La question du manque de logement en France est une légende urbaine que nous essayons de déconstruire méthodiquement depuis plusieurs années maintenant.
Tout à commencé en 2011 avec la publication de cet article « NON, Il ne manque pas 800 000 logements en France » et puis régulièrement par quelques articles au terme desquels notre conclusion était invariable : Le problème du logement en France n’est pas toujours un problème de quantité de logement, mais surtout lié à une très grande déconnexion entre le niveau de ressource des Français (locataire et propriétaire) et le niveau incroyablement élevé des loyers et des prix de l’immobilier. 
Au final, il y a lieu de s’interroger sur la réelle nécessité de construire toujours plus de logements pour résoudre le problème du logement en France. La résolution du problème du logement en France est ailleurs, et probablement, dans la baisse du prix de l’immobilier et des loyers.
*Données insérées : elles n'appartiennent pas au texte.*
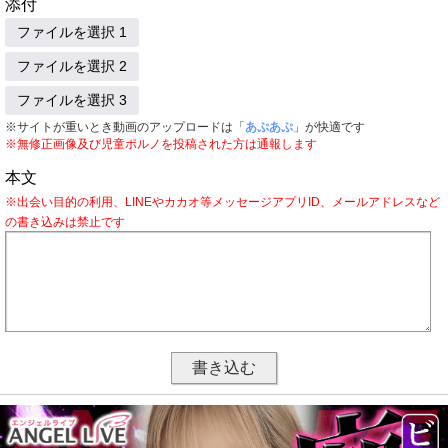
添付
ファイルを選択 1
ファイルを選択 2
ファイルを選択 3
※サイトが重いとき動画のアップロードは「
あぷあぷ
」が快適です
※無修正画像及び児童ポルノを投稿された方は通報します
本文
※出会い目的の利用、LINEやカカオ等メッセージアプリID、メールアドレスなど
の書き込みは禁止です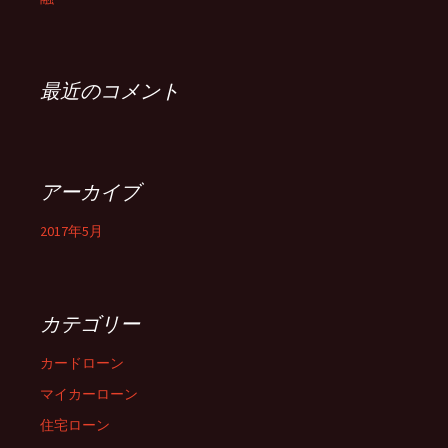
ン
最近のコメント
アーカイブ
2017年5月
カテゴリー
カードローン
マイカーローン
住宅ローン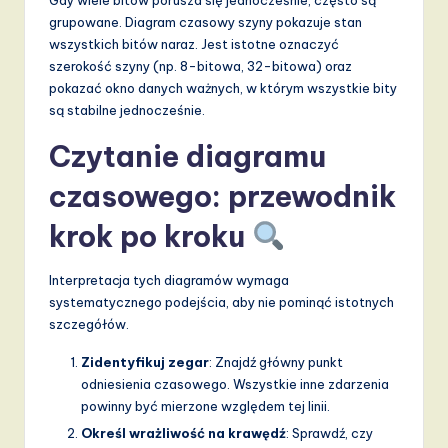
grupowane. Diagram czasowy szyny pokazuje stan
wszystkich bitów naraz. Jest istotne oznaczyć
szerokość szyny (np. 8-bitowa, 32-bitowa) oraz
pokazać okno danych ważnych, w którym wszystkie bity
są stabilne jednocześnie.
Czytanie diagramu
czasowego: przewodnik
krok po kroku
Interpretacja tych diagramów wymaga
systematycznego podejścia, aby nie pominąć istotnych
szczegółów.
Zidentyfikuj zegar
: Znajdź główny punkt
odniesienia czasowego. Wszystkie inne zdarzenia
powinny być mierzone względem tej linii.
Określ wrażliwość na krawędź
: Sprawdź, czy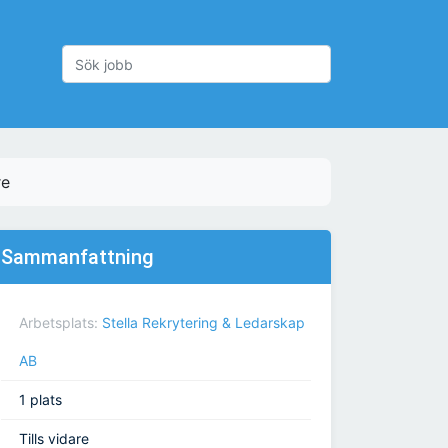
re
Sammanfattning
Arbetsplats:
Stella Rekrytering & Ledarskap
AB
1 plats
Tills vidare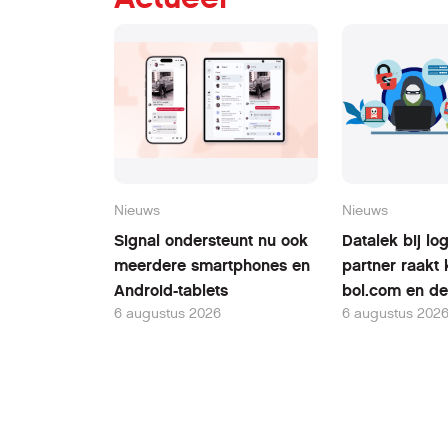
Nieuws
Nieuws
Signal ondersteunt nu ook
Datalek bij log
meerdere smartphones en
partner raakt 
Android-tablets
bol.com en de
6 augustus 2026
6 augustus 202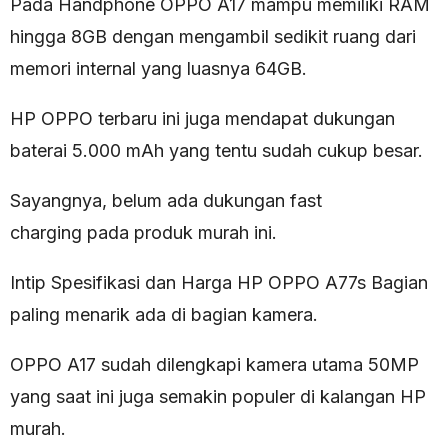
Pada Handphone OPPO A17 mampu memiliki RAM
hingga 8GB dengan mengambil sedikit ruang dari
memori internal yang luasnya 64GB.
HP OPPO terbaru ini juga mendapat dukungan
baterai 5.000 mAh yang tentu sudah cukup besar.
Sayangnya, belum ada dukungan fast
charging pada produk murah ini.
Intip Spesifikasi dan Harga HP OPPO A77s Bagian
paling menarik ada di bagian kamera.
OPPO A17 sudah dilengkapi kamera utama 50MP
yang saat ini juga semakin populer di kalangan HP
murah.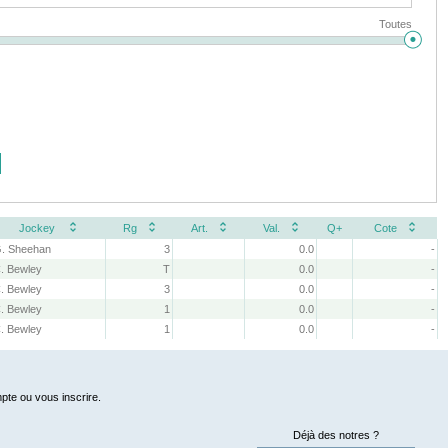
Toutes
Jockey
Rg
Art.
Val.
Q+
Cote
. Sheehan
3
0.0
-
. Bewley
T
0.0
-
. Bewley
3
0.0
-
. Bewley
1
0.0
-
. Bewley
1
0.0
-
pte ou vous inscrire.
Déjà des notres ?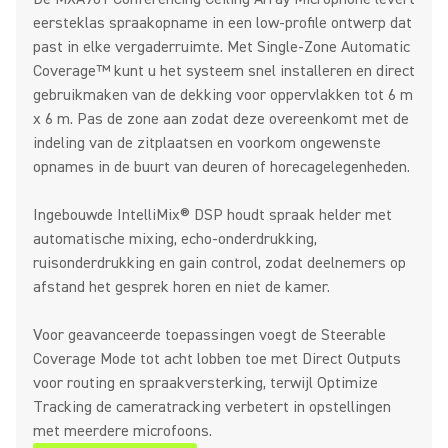
eersteklas spraakopname in een low-profile ontwerp dat
past in elke vergaderruimte. Met Single-Zone Automatic
Coverage™ kunt u het systeem snel installeren en direct
gebruikmaken van de dekking voor oppervlakken tot 6 m
x 6 m. Pas de zone aan zodat deze overeenkomt met de
indeling van de zitplaatsen en voorkom ongewenste
opnames in de buurt van deuren of horecagelegenheden.
Ingebouwde IntelliMix® DSP houdt spraak helder met
automatische mixing, echo-onderdrukking,
ruisonderdrukking en gain control, zodat deelnemers op
afstand het gesprek horen en niet de kamer.
Voor geavanceerde toepassingen voegt de Steerable
Coverage Mode tot acht lobben toe met Direct Outputs
voor routing en spraakversterking, terwijl Optimize
Tracking de cameratracking verbetert in opstellingen
met meerdere microfoons.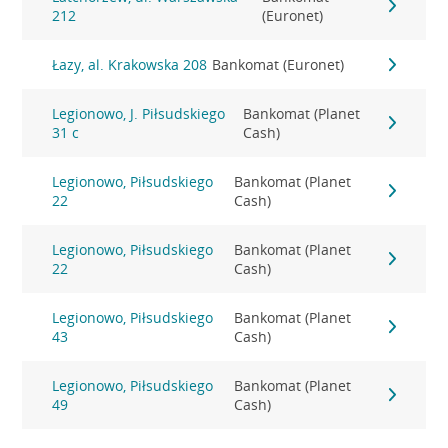
212
(Euronet)
Łazy, al. Krakowska 208
Bankomat (Euronet)
Legionowo, J. Piłsudskiego
Bankomat (Planet
31 c
Cash)
Legionowo, Piłsudskiego
Bankomat (Planet
22
Cash)
Legionowo, Piłsudskiego
Bankomat (Planet
22
Cash)
Legionowo, Piłsudskiego
Bankomat (Planet
43
Cash)
Legionowo, Piłsudskiego
Bankomat (Planet
49
Cash)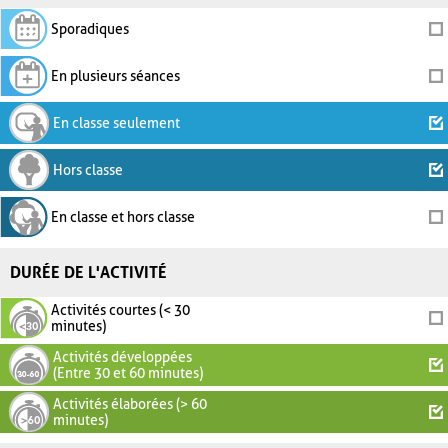
Sporadiques
En plusieurs séances
En classe seulement
Hors classe
En classe et hors classe
DURÉE DE L'ACTIVITÉ
Activités courtes (< 30
minutes)
Activités développées
(Entre 30 et 60 minutes)
Activités élaborées (> 60
minutes)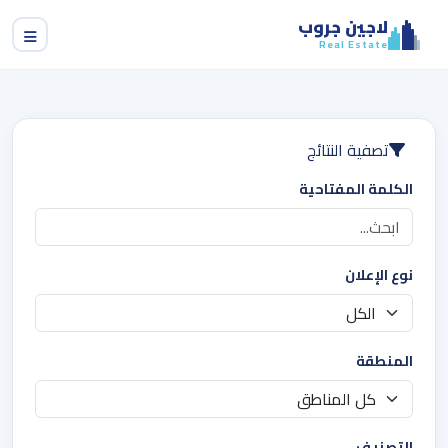
لاجين جروب
Real Estate
تصفية النتائج
الكلمة المفتاحية
نوع الإعلان
المنطقة
التصنيف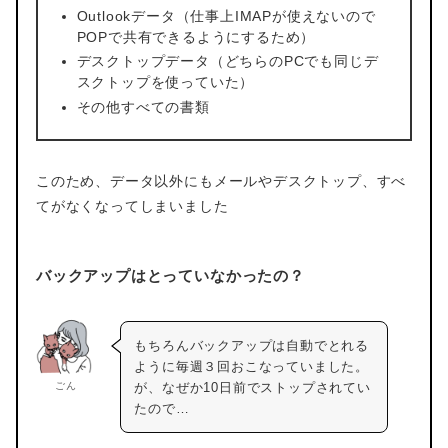
Outlookデータ（仕事上IMAPが使えないので
POPで共有できるようにするため）
デスクトップデータ（どちらのPCでも同じデ
スクトップを使っていた）
その他すべての書類
このため、データ以外にもメールやデスクトップ、すべ
てがなくなってしまいました
バックアップはとっていなかったの？
もちろんバックアップは自動でとれる
ように毎週３回おこなっていました。
ごん
が、なぜか10日前でストップされてい
たので…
Nous nous vous avons fait cette démonstration encore récemment dans deux articles « 57% des logements vacants sont en Zone PINEL : Remobiliser les logements vacants par un service aux propriétaires » et « L’incroyable explosion du nombre des logement vacants depuis 2006…. »
 
 

Une France de propriétaires qui préfèrent conserver leurs logements vacants face aux risques d’impayés ?

A ces réflexions sur la nécessaire baisse des prix de l’immobilier et des loyers, des commentaires de lecteurs font régulièrement état d’une France de propriétaires bailleurs qui renoncent à mettre leurs logements en location et préfèrent les conserver vacants devant une législation « anti-propriétaire » qui empêcherait ces derniers d’expulser les locataires indélicats.
Derrière ce constat empirique et des statistiques qui révèlent une explosion du nombre de logements vacants depuis 2006 (cf »L’incroyable explosion du nombre des logement vacants depuis 2006….« ), il m’apparaît essentiel de s’attacher à analyser les racines du mal et les raisons pour lesquels vous êtes de plus en plus nombreux à faire le constat d’un nombre toujours plus élevés de loyers impayés.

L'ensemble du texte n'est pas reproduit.